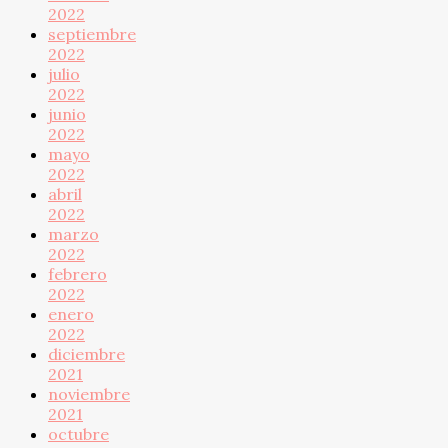
2022
septiembre
2022
julio
2022
junio
2022
mayo
2022
abril
2022
marzo
2022
febrero
2022
enero
2022
diciembre
2021
noviembre
2021
octubre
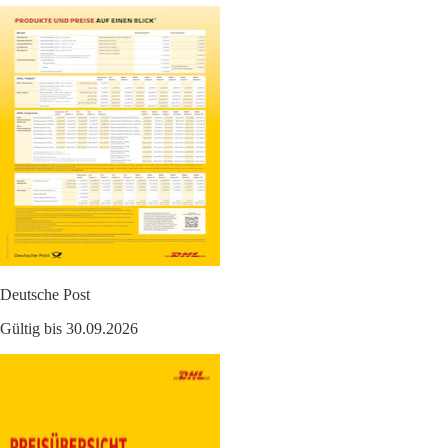
Deutsche Post
Gültig bis 30.09.2026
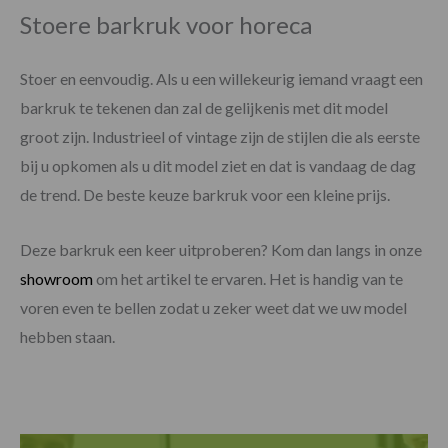
Stoere barkruk voor horeca
Stoer en eenvoudig. Als u een willekeurig iemand vraagt een
barkruk te tekenen dan zal de gelijkenis met dit model
groot zijn. Industrieel of vintage zijn de stijlen die als eerste
bij u opkomen als u dit model ziet en dat is vandaag de dag
de trend. De beste keuze barkruk voor een kleine prijs.
Deze barkruk een keer uitproberen? Kom dan langs in onze
showroom
om het artikel te ervaren. Het is handig van te
voren even te bellen zodat u zeker weet dat we uw model
hebben staan.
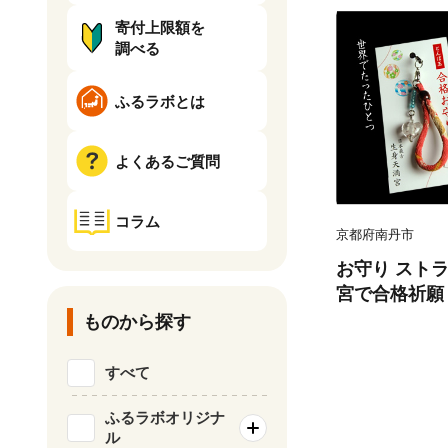
寄付上限額を
調べる
ふるラボとは
よくあるご質問
コラム
京都府南丹市
お守り スト
宮で合格祈願
玉 合格お守り
ものから探す
身天満宮 おま
キーホルダー 
すべて
ふるラボオリジナ
ル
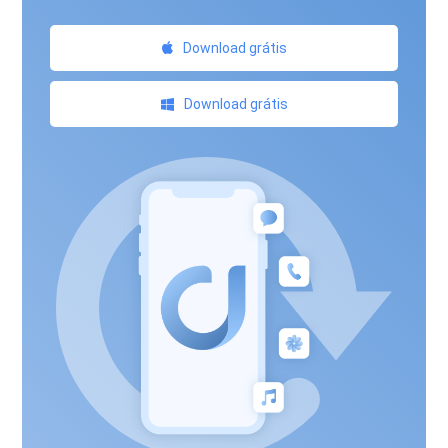
Download grátis
Download grátis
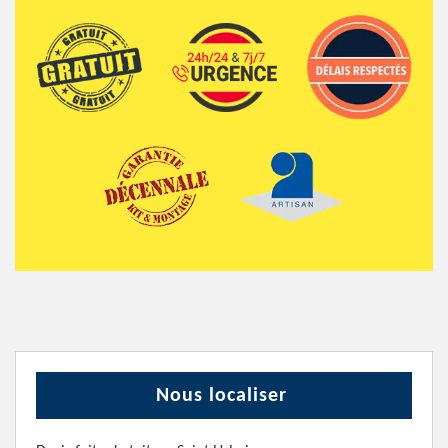
Nous localiser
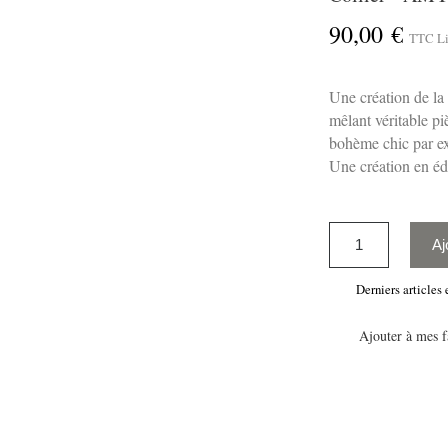
90,00 €
TTC
Li
Une création de l
mêlant véritable pi
bohème chic par e
Une création en édi
Aj
Derniers articles 
Ajouter à mes f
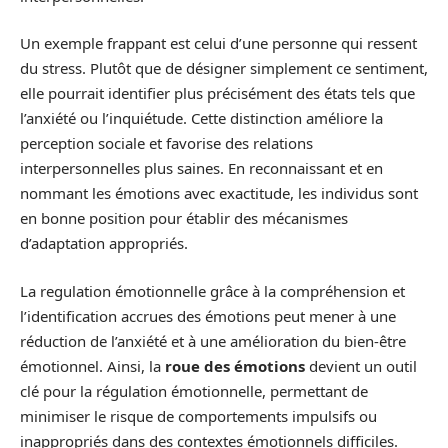
Un exemple frappant est celui d’une personne qui ressent
du stress. Plutôt que de désigner simplement ce sentiment,
elle pourrait identifier plus précisément des états tels que
l’anxiété ou l’inquiétude. Cette distinction améliore la
perception sociale et favorise des relations
interpersonnelles plus saines. En reconnaissant et en
nommant les émotions avec exactitude, les individus sont
en bonne position pour établir des mécanismes
d’adaptation appropriés.
La regulation émotionnelle grâce à la compréhension et
l’identification accrues des émotions peut mener à une
réduction de l’anxiété et à une amélioration du bien-être
émotionnel. Ainsi, la
roue des émotions
devient un outil
clé pour la régulation émotionnelle, permettant de
minimiser le risque de comportements impulsifs ou
inappropriés dans des contextes émotionnels difficiles.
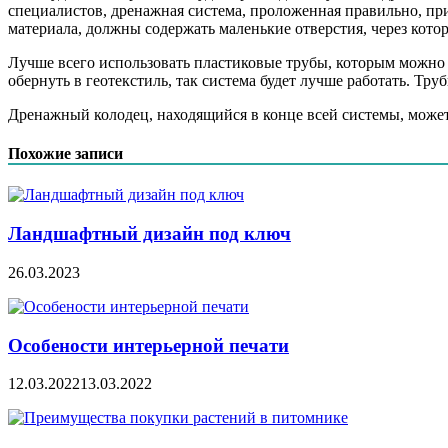
специалистов, дренажная система, проложенная правильно, при
материала, должны содержать маленькие отверстия, через котор
Лучше всего использовать пластиковые трубы, которым можно 
обернуть в геотекстиль, так система будет лучше работать. Т
Дренажный колодец, находящийся в конце всей системы, может 
Похожие записи
Ландшафтный дизайн под ключ
26.03.2023
Особености интерьерной печати
12.03.2022
13.03.2022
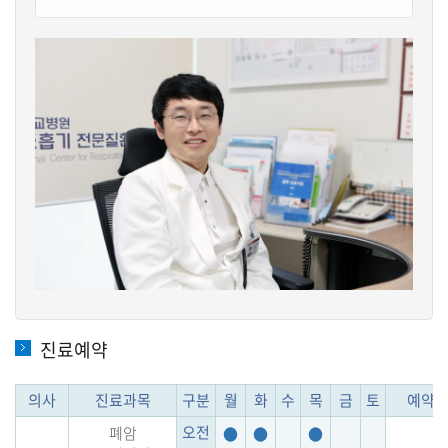
진료예약
의사
진료과목
구분
월
화
수
목
금
토
예약
오전
폐암
●
●
●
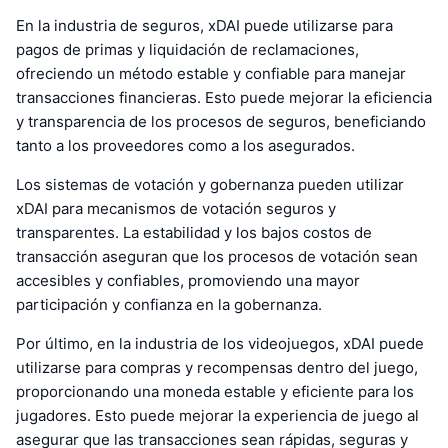
En la industria de seguros, xDAI puede utilizarse para
pagos de primas y liquidación de reclamaciones,
ofreciendo un método estable y confiable para manejar
transacciones financieras. Esto puede mejorar la eficiencia
y transparencia de los procesos de seguros, beneficiando
tanto a los proveedores como a los asegurados.
Los sistemas de votación y gobernanza pueden utilizar
xDAI para mecanismos de votación seguros y
transparentes. La estabilidad y los bajos costos de
transacción aseguran que los procesos de votación sean
accesibles y confiables, promoviendo una mayor
participación y confianza en la gobernanza.
Por último, en la industria de los videojuegos, xDAI puede
utilizarse para compras y recompensas dentro del juego,
proporcionando una moneda estable y eficiente para los
jugadores. Esto puede mejorar la experiencia de juego al
asegurar que las transacciones sean rápidas, seguras y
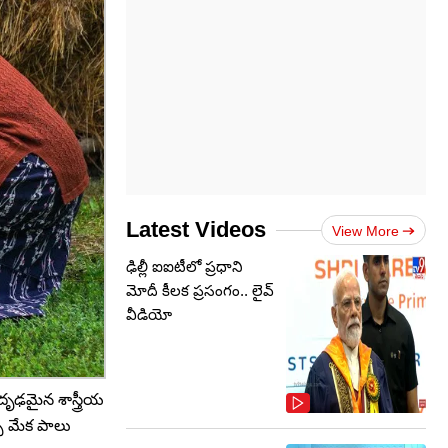
Latest Videos
View More
ఢిల్లీ ఐఐటీలో ప్రధాని
మోదీ కీలక ప్రసంగం.. లైవ్
వీడియో
 దృఢమైన శాస్త్రీయ
చి మేక పాలు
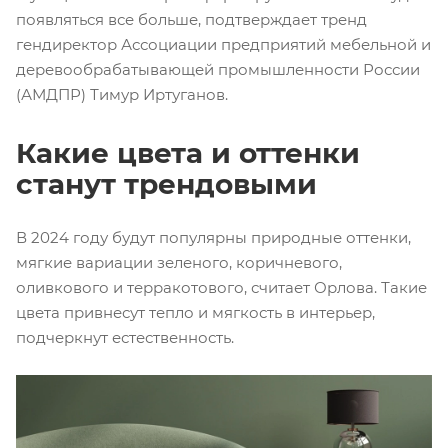
появляться все больше, подтверждает тренд
гендиректор Ассоциации предприятий мебельной и
деревообрабатывающей промышленности России
(АМДПР) Тимур Иртуганов.
Какие цвета и оттенки
станут трендовыми
В 2024 году будут популярны природные оттенки,
мягкие вариации зеленого, коричневого,
оливкового и терракотового, считает Орлова. Такие
цвета привнесут тепло и мягкость в интерьер,
подчеркнут естественность.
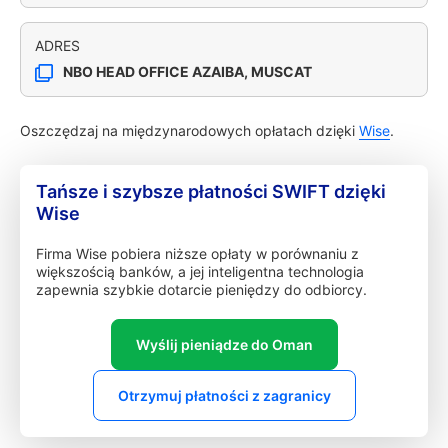
ADRES
NBO HEAD OFFICE AZAIBA, MUSCAT
Oszczędzaj na międzynarodowych opłatach dzięki
Wise
.
Tańsze i szybsze płatności SWIFT dzięki
Wise
Firma Wise pobiera niższe opłaty w porównaniu z
większością banków, a jej inteligentna technologia
zapewnia szybkie dotarcie pieniędzy do odbiorcy.
Wyślij pieniądze do Oman
Otrzymuj płatności z zagranicy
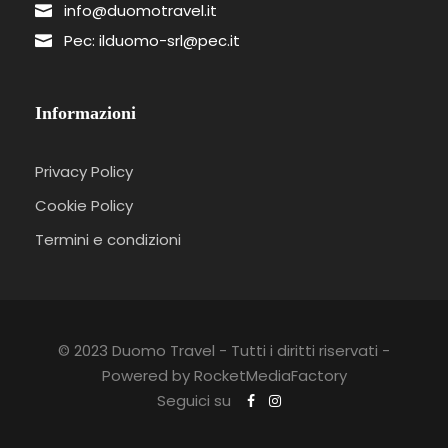
info@duomotravel.it
Pec: ilduomo-srl@pec.it
Informazioni
Privacy Policy
Cookie Policy
Termini e condizioni
© 2023 Duomo Travel - Tutti i diritti riservati -
Powered by RocketMediaFactory
Seguici su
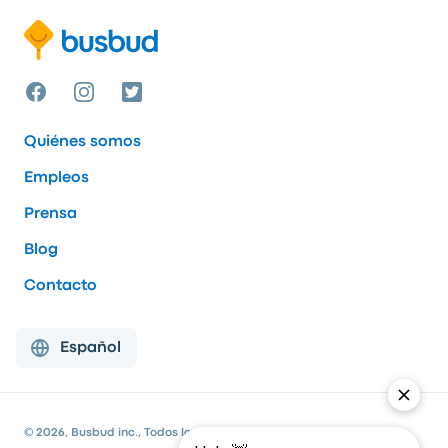
Quiénes somos
Empleos
Prensa
Blog
Contacto
Español
© 2026, Busbud inc., Todos los derechos reservados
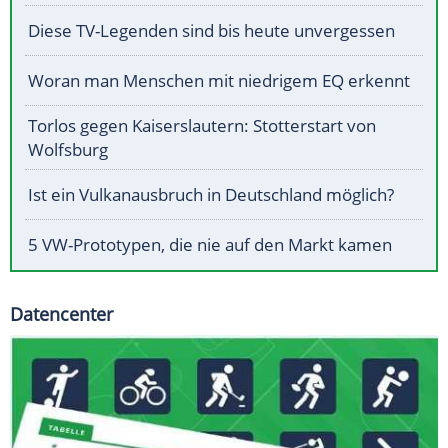
Diese TV-Legenden sind bis heute unvergessen
Woran man Menschen mit niedrigem EQ erkennt
Torlos gegen Kaiserslautern: Stotterstart von
Wolfsburg
Ist ein Vulkanausbruch in Deutschland möglich?
5 VW-Prototypen, die nie auf den Markt kamen
Datencenter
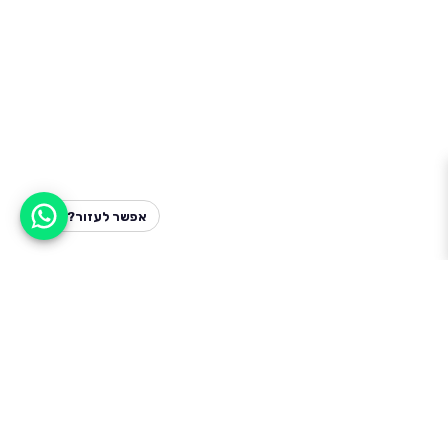
אפשר לעזור?
למעלה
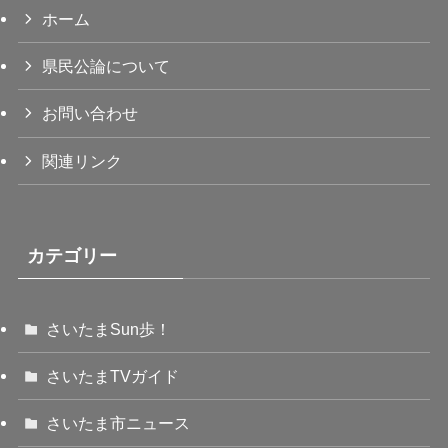
ホーム
県民公論について
お問い合わせ
関連リンク
カテゴリー
さいたまSun歩！
さいたまTVガイド
さいたま市ニュース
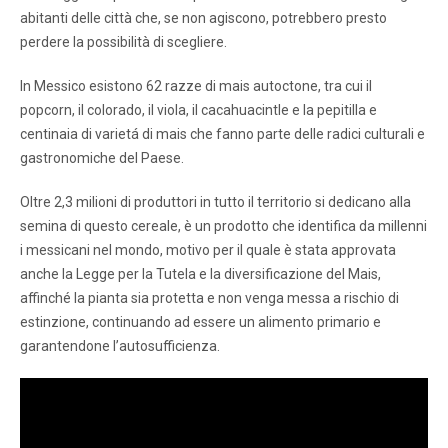
abitanti delle città che, se non agiscono, potrebbero presto
perdere la possibilità di scegliere.
In Messico esistono 62 razze di mais autoctone, tra cui il
popcorn, il colorado, il viola, il cacahuacintle e la pepitilla e
centinaia di varietá di mais che fanno parte delle radici culturali e
gastronomiche del Paese.
Oltre 2,3 milioni di produttori in tutto il territorio si dedicano alla
semina di questo cereale, è un prodotto che identifica da millenni
i messicani nel mondo, motivo per il quale è stata approvata
anche la Legge per la Tutela e la diversificazione del Mais,
affinché la pianta sia protetta e non venga messa a rischio di
estinzione, continuando ad essere un alimento primario e
garantendone l’autosufficienza.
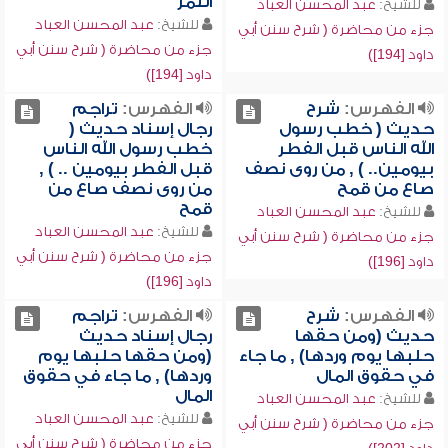
التمر
للشيخ:
عبد المحسن العباد
للشيخ:
عبد المحسن العباد
جزء من محاضرة ( شرح سنن أبي
جزء من محاضرة ( شرح سنن أبي
داود [194])
داود [194])
الفهرس:
شرح
الفهرس:
تراجم
حديث ( خطب رسول
رجال إسناد حديث (
الله الناس قبل الفطر
خطب رسول الله الناس
بيومين.. ) , من روى نصف
قبل الفطر بيومين .. ) ,
صاع من قمح
من روى نصف صاع من
قمح
للشيخ:
عبد المحسن العباد
للشيخ:
عبد المحسن العباد
جزء من محاضرة ( شرح سنن أبي
جزء من محاضرة ( شرح سنن أبي
داود [196])
داود [196])
الفهرس:
شرح
الفهرس:
تراجم
حديث (ومن حقها
رجال إسناد حديث
حلبها يوم وردها) , ما جاء
(ومن حقها حلبها يوم
في حقوق المال
وردها) , ما جاء في حقوق
المال
للشيخ:
عبد المحسن العباد
للشيخ:
عبد المحسن العباد
جزء من محاضرة ( شرح سنن أبي
جزء من محاضرة ( شرح سنن أبي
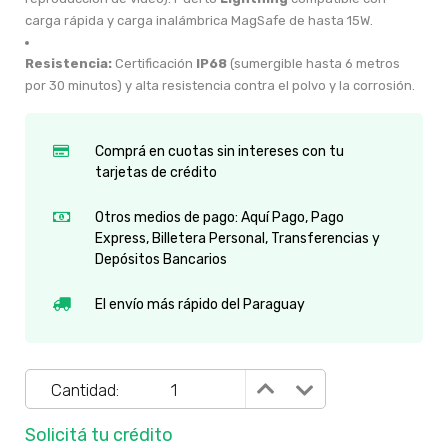
carga rápida y carga inalámbrica MagSafe de hasta 15W.
Resistencia:
Certificación
IP68
(sumergible hasta 6 metros
por 30 minutos) y alta resistencia contra el polvo y la corrosión.
Comprá en cuotas sin intereses con tu
tarjetas de crédito
Otros medios de pago: Aquí Pago, Pago
Express, Billetera Personal, Transferencias y
Depósitos Bancarios
El envío más rápido del Paraguay
Cantidad:
Solicitá tu crédito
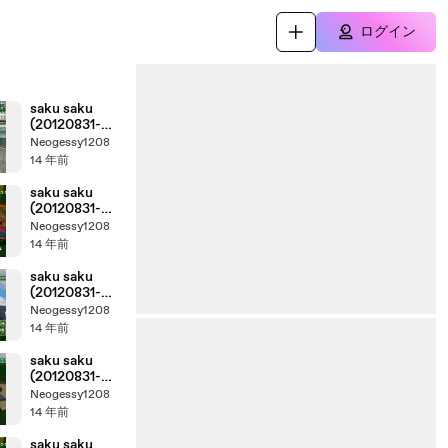
ログイン
saku saku
(20120831-
0730 ｔｖ
Neogessy1208
ｋ)-03
14 年前
saku saku
(20120831-
0730 ｔｖ
Neogessy1208
ｋ)-04
14 年前
saku saku
(20120831-
0730 ｔｖ
Neogessy1208
ｋ)-02
14 年前
saku saku
(20120831-
0730 ｔｖ
Neogessy1208
ｋ)-01
14 年前
saku saku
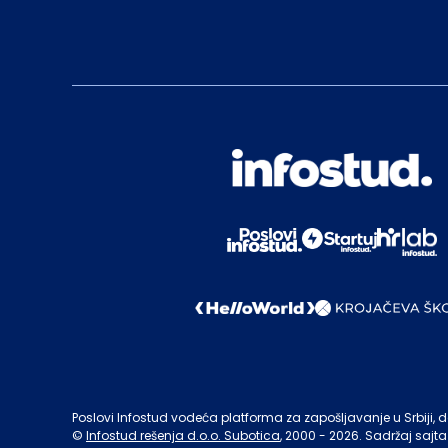
Poslovi Infostud vodeća platforma za zapošljavanje u Srbiji, de
©
Infostud rešenja d.o.o. Subotica
, 2000 -
2026
. Sadržaj sajta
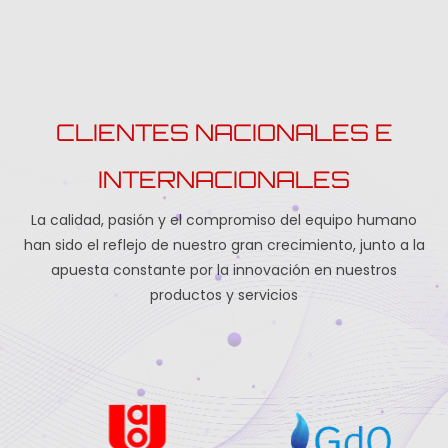
CLIENTES NACIONALES E
INTERNACIONALES
La calidad, pasión y el compromiso del equipo humano
han sido el reflejo de nuestro gran crecimiento, junto a la
apuesta constante por la innovación en nuestros
productos y servicios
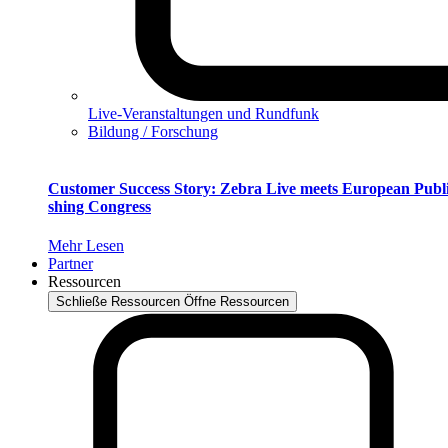
Live-Veranstaltungen und Rundfunk
Bildung / Forschung
Customer Success Story: Zebra Live meets European Publi
shing Congress
Mehr Lesen
Partner
Ressourcen
Schließe Ressourcen
Öffne Ressourcen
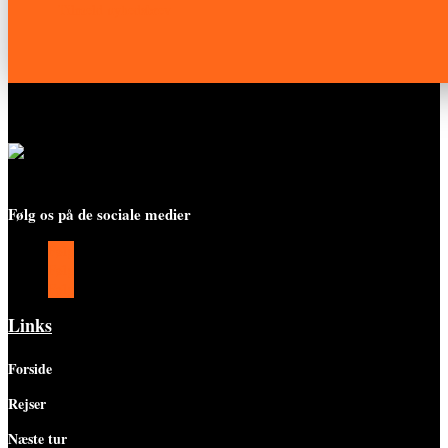
Tilmeld nyhedsbrev
Følg os på de sociale medier
Følg
Følg
Følg
Links
Forside
Rejser
Næste tur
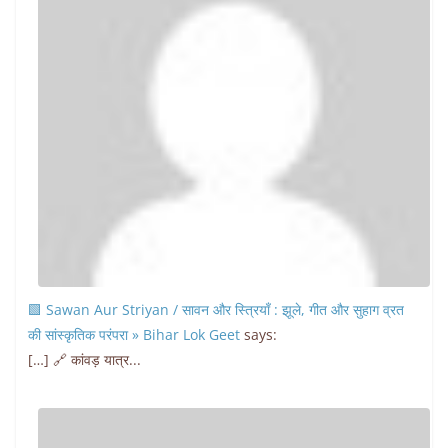
🟩 Sawan Aur Striyan / सावन और स्त्रियाँ : झूले, गीत और सुहाग व्रत
की सांस्कृतिक परंपरा » Bihar Lok Geet
says:
[…] 🔗 कांवड़ यात्र...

::::

Exercise aim — Sift through the entries and copy every line with "Ressourcen".

Output —
Ressourcen
Schließe Ressourcen
Öffne Ressourcen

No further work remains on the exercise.